In parametric equations, derivatives help us understand the rate at which one variable changes with respect to another. In our context, we have two functions: one for the x-coordinate, \(x = 2t^3\), and one for the y-coordinate, \(y = 1 + 4t - t^2\). To find the equations of the tangent lines, we first need to compute the derivatives of these functions with respect to the parameter \(t\).
This involves using the rules of differentiation, a process that tells us how a function changes at any given point.

• The derivative of \(x\) with respect to \(t\), \(\frac{dx}{dt}\), is \(6t^2\).
• The derivative of \(y\) with respect to \(t\), \(\frac{dy}{dt}\), is \(4 - 2t\).

These derivatives are the building blocks for finding the slope of the tangent line in parametric equations.

The slope of the tangent line to a parametric curve is a fundamental concept in calculus. It gives us the steepness of the line at any point on the curve. For a parametric equation, the slope of the tangent line is expressed as the ratio of the change in \(y\) to the change in \(x\):\(\frac{dy}{dx} = \frac{\frac{dy}{dt}}{\frac{dx}{dt}}\).

This formula allows us to calculate how much \(y\) changes for a small change in \(x\), providing us the gradient of the curve at a specific point.
By substituting our derivatives, \(\frac{dy}{dt} = 4 - 2t\) and \(\frac{dx}{dt} = 6t^2\), we find the slope of the tangent line:\[\frac{dy}{dx} = \frac{4-2t}{6t^2}\].
This result must be considered at the points where the slope is equal to the value given in the exercise, in this case, 1.

When we set the slope of the tangent line equal to 1, we need to solve a quadratic equation: \(\frac{4 - 2t}{6t^2} = 1\).

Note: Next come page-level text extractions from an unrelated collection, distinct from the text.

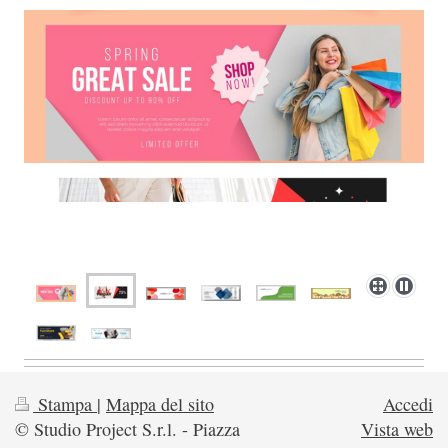
Stampa
|
Mappa del sito
Accedi
© Studio Project S.r.l. - Piazza
Vista web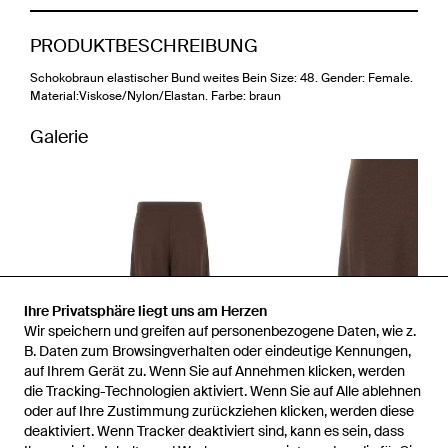
PRODUKTBESCHREIBUNG
Schokobraun elastischer Bund weites Bein Size: 48. Gender: Female.
Material:Viskose/Nylon/Elastan. Farbe: braun
Galerie
Ihre Privatsphäre liegt uns am Herzen
Wir speichern und greifen auf personenbezogene Daten, wie z.
B. Daten zum Browsingverhalten oder eindeutige Kennungen,
auf Ihrem Gerät zu. Wenn Sie auf Annehmen klicken, werden
die Tracking-Technologien aktiviert. Wenn Sie auf Alle ablehnen
oder auf Ihre Zustimmung zurückziehen klicken, werden diese
deaktiviert. Wenn Tracker deaktiviert sind, kann es sein, dass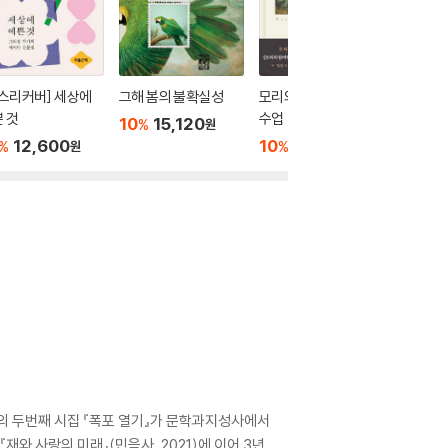
스리커버] 세상에
그해 봄의 불확실성
모리와 함께한 마지막
우리의 
 것
수업
10
15,120
10
1
%
%
원
12,600
10
19,800
%
%
원
원
의 두번째 시집 『폭포 열기』가 문학과지성사에서
와 사랑의 미래』(민음사, 2021)에 이어 3년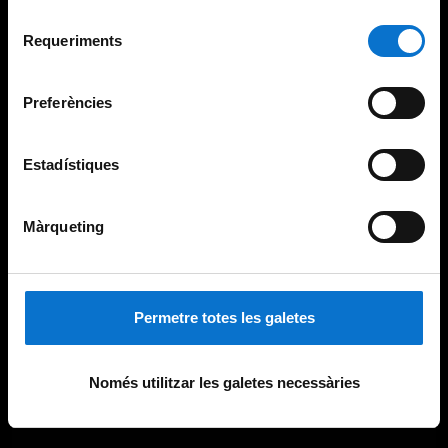
Per obtenir més informació sobre les galetes podeu
Selecció
consultar la
Política de galetes del lloc web de la
Requeriments
de
Universitat de Barcelona
.
consentiment
Preferències
Estadístiques
Màrqueting
Permetre totes les galetes
Només utilitzar les galetes necessàries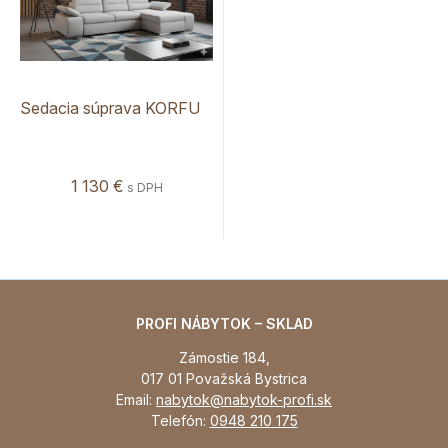
Sedacia súprava KORFU
1 130 €
s DPH
PROFI NÁBYTOK – SKLAD
Zámostie 184,
017 01 Považská Bystrica
Email:
nabytok@nabytok-profi.sk
Telefón:
0948 210 175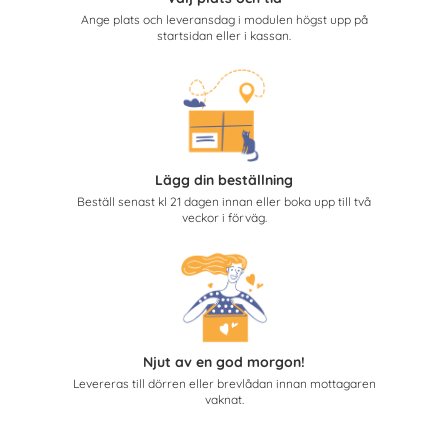
Ange plats och leveransdag i modulen högst upp på
startsidan eller i kassan.
Lägg din beställning
Beställ senast kl 21 dagen innan eller boka upp till två
veckor i förväg.
Njut av en god morgon!
Levereras till dörren eller brevlådan innan mottagaren
vaknat.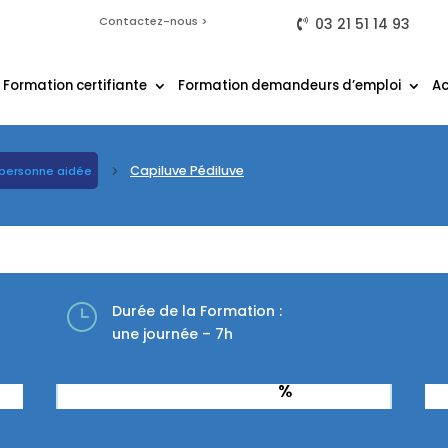
Contactez-nous >
03 21 51 14 93
Formation certifiante
Formation demandeurs d’emploi
Ac
Capiluve Pédiluve
personne aidée
5
ve
}
Durée de la Formation :
une journée – 7h
%
Taux de réussite à l’examen :
Tau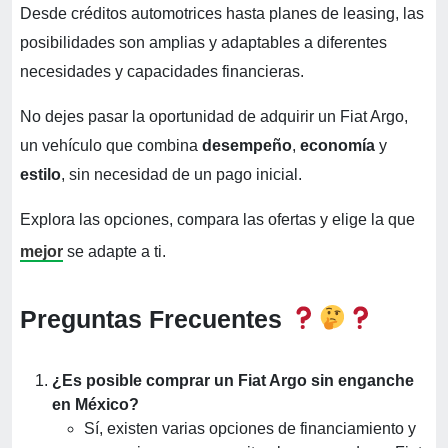
Desde créditos automotrices hasta planes de leasing, las
posibilidades son amplias y adaptables a diferentes
necesidades y capacidades financieras.
No dejes pasar la oportunidad de adquirir un Fiat Argo,
un vehículo que combina
desempeño
,
economía
y
estilo
, sin necesidad de un pago inicial.
Explora las opciones, compara las ofertas y elige la que
mejor
se adapte a ti.
Preguntas Frecuentes
¿Es posible comprar un Fiat Argo sin enganche
en México?
Sí, existen varias opciones de financiamiento y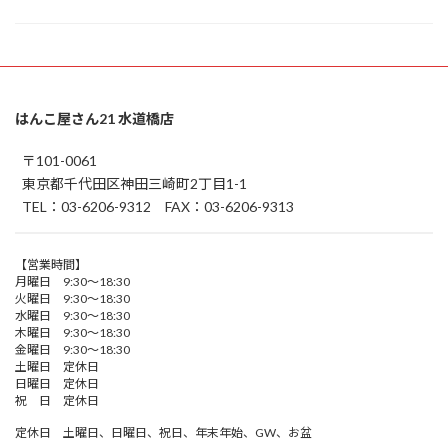
はんこ屋さん21 水道橋店
〒101-0061
東京都千代田区神田三崎町2丁目1-1
TEL：03-6206-9312 FAX：03-6206-9313
【営業時間】
月曜日 9:30～18:30
火曜日 9:30～18:30
水曜日 9:30～18:30
木曜日 9:30～18:30
金曜日 9:30～18:30
土曜日 定休日
日曜日 定休日
祝 日 定休日
定休日 土曜日、日曜日、祝日、年末年始、GW、お盆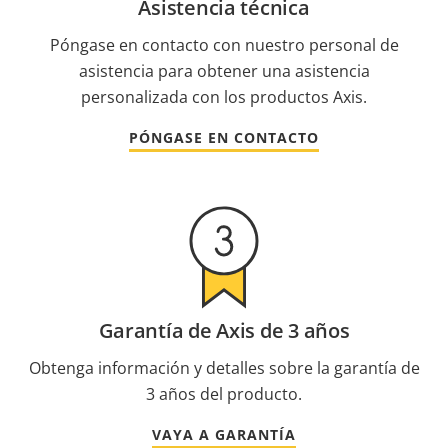
Asistencia técnica
Póngase en contacto con nuestro personal de
asistencia para obtener una asistencia
personalizada con los productos Axis.
PÓNGASE EN CONTACTO
Garantía de Axis de 3 años
Obtenga información y detalles sobre la garantía de
3 años del producto.
VAYA A GARANTÍA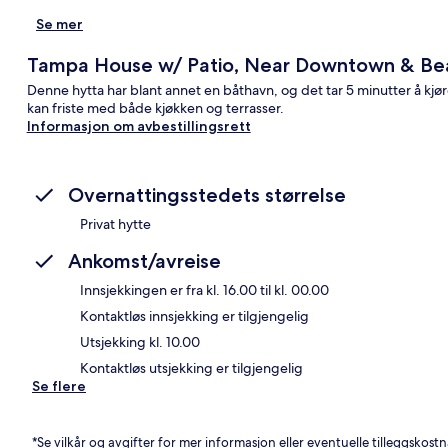
Se mer
Tampa House w/ Patio, Near Downtown & Be
Denne hytta har blant annet en båthavn, og det tar 5 minutter å kj
kan friste med både kjøkken og terrasser.
Informasjon om avbestillingsrett
Overnattingsstedets størrelse
Privat hytte
Ankomst/avreise
Innsjekkingen er fra kl. 16.00 til kl. 00.00
Kontaktløs innsjekking er tilgjengelig
Utsjekking kl. 10.00
Kontaktløs utsjekking er tilgjengelig
Se flere
*Se vilkår og avgifter for mer informasjon eller eventuelle tilleggskost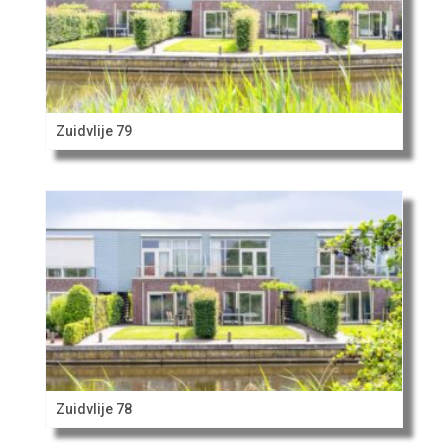
Zuidvlije 79
Zuidvlije 78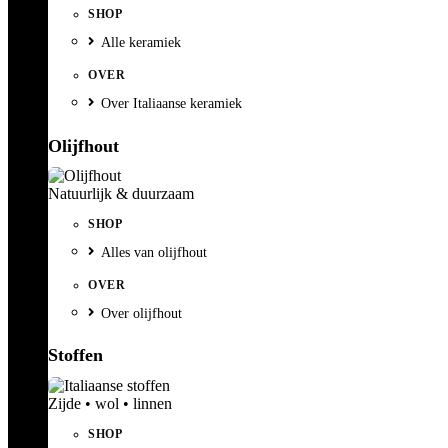
SHOP
Alle keramiek
OVER
Over Italiaanse keramiek
Olijfhout
Natuurlijk & duurzaam
SHOP
Alles van olijfhout
OVER
Over olijfhout
Stoffen
Zijde • wol • linnen
SHOP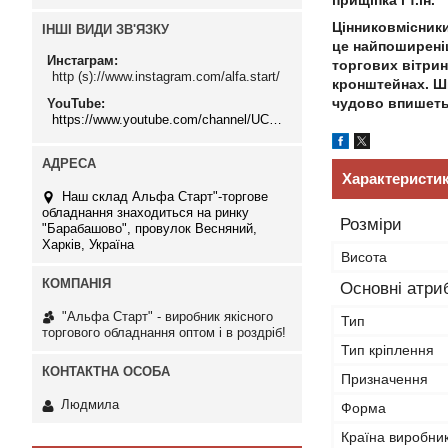
прищіпка і т.ін.
Цінниковмісники
ІНШІ ВИДИ ЗВ'ЯЗКУ
це найпоширеніш
Инстаграм
торгових вітрин
http (s)://www.instagram.com/alfa.start/
кронштейнах. Ши
чудово впишетьс
YouTube
https://www.youtube.com/channel/UCMzwfuPdxogFIKF_nELVFNw
Характеристи
Наш склад Альфа Старт"-торгове
обладнання знаходиться на ринку
Розміри
"Барабашово", провулок Весняний,
Харків, Україна
Висота
Основні атри
"Альфа Старт" - виробник якісного
Тип
торгового обладнання оптом і в роздріб!
Тип кріплення
Призначення
Людмила
Форма
Країна виробни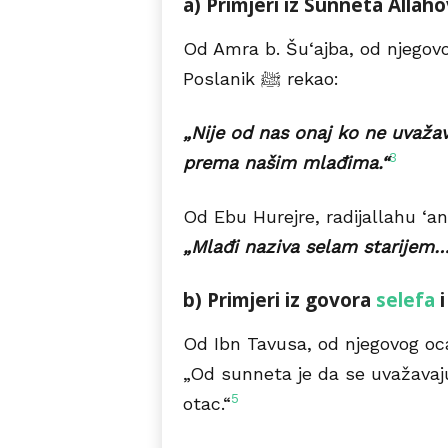
Od Amra b. Šu‘ajba, od njegovo
Poslanik ﷺ rekao:
„Nije od nas onaj ko ne uvažav
3
prema našim mlađima.“
„Mlađi naziva selam starijem…
b) Primjeri iz govora
selefa
i
Od Ibn Tavusa, od njegovog oca
„Od sunneta je da se uvažavaju 
5
otac.“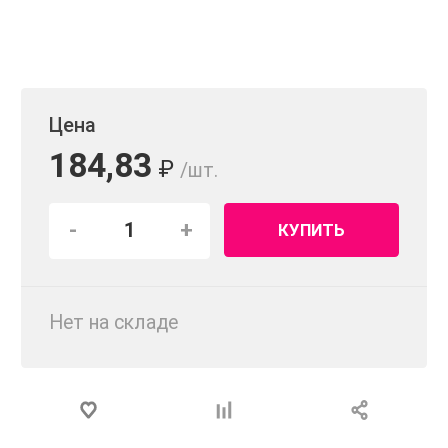
Цена
184,83
₽
/шт.
-
+
КУПИТЬ
Нет на складе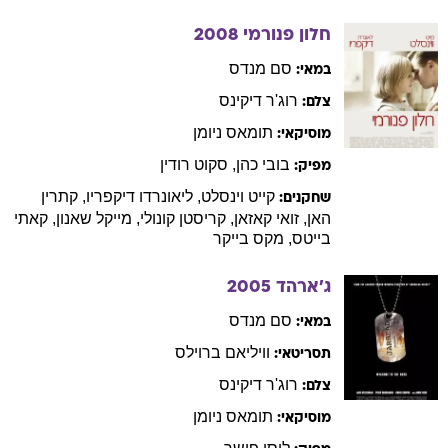
חלון פנורמי
2008
סם
מנדס
במאי:
רוג'ר
דיקינס
צלם:
תומאס
ניומן
מוסיקאי:
בובי
כהן
,
סקוט
רודין
מפיק:
קייט
וינסלט
,
ליאונרדו
דיקפריו
,
קתרין
שחקנים:
האן
,
זואי
קאזאן
,
קריסטן
קונולי
,
מייקל
שאנון
,
קאתי
בייטס
,
מקס
בייקר
ג'ארהד
2005
סם
מנדס
במאי:
וויליאם
ברוילס
תסריטאי:
רוג'ר
דיקינס
צלם:
תומאס
ניומן
מוסיקאי: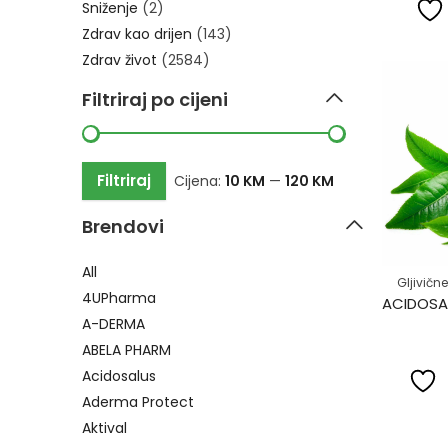
Sniženje
(2)
Zdrav kao drijen
(143)
Zdrav život
(2584)
Filtriraj po cijeni
Filtriraj
Cijena:
10 KM
—
120 KM
Brendovi
All
Gljivične
4UPharma
A-DERMA
ABELA PHARM
Acidosalus
Aderma Protect
Aktival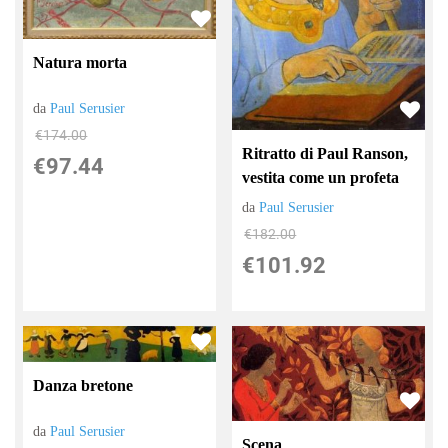
Natura morta
da
Paul Serusier
€174.00
Ritratto di Paul Ranson,
€97.44
vestita come un profeta
da
Paul Serusier
€182.00
€101.92
Danza bretone
da
Paul Serusier
Scena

Simplifying this equation involves a few algebraic steps.
First, multiply through by \(6t^2\) to eliminate the denominator:

• \(4 - 2t = 6t^2\)

After rearranging the terms, we have \(6t^2 + 2t - 4 = 0\), which simplifies to \(3t^2 + t - 2 = 0\).
This is a standard quadratic equation, and we solve it using the quadratic formula:
\[t = \frac{-b \pm \sqrt{b^2 - 4ac}}{2a}\],
where \(a = 3\), \(b = 1\), and \(c = -2\).
This formula gives us the roots \(t = \frac{2}{3}\) and \(t = -1\), critical to finding the exact points on the curve where the slope of the tangent line is 1.

The tangent line beautifully touches the curve at just one unique point, having the same slope as the curve at that point. To find where this line intersects the curve with a slope of 1, we use the parameter values obtained: \(t = \frac{2}{3}\) and \(t = -1\).

• For \(t = \frac{2}{3}\), substituting into the parametric equations gives us the point \(\left( \frac{16}{27}, \frac{25}{9} \right)\).
• For \(t = -1\), substituting these values results in the point \((-2, -4)\).

These points are significant because they denote where the tangent line, with a slope of 1, meets the curve. Understanding the concept of the tangent line helps us see how a curve behaves at any individual point.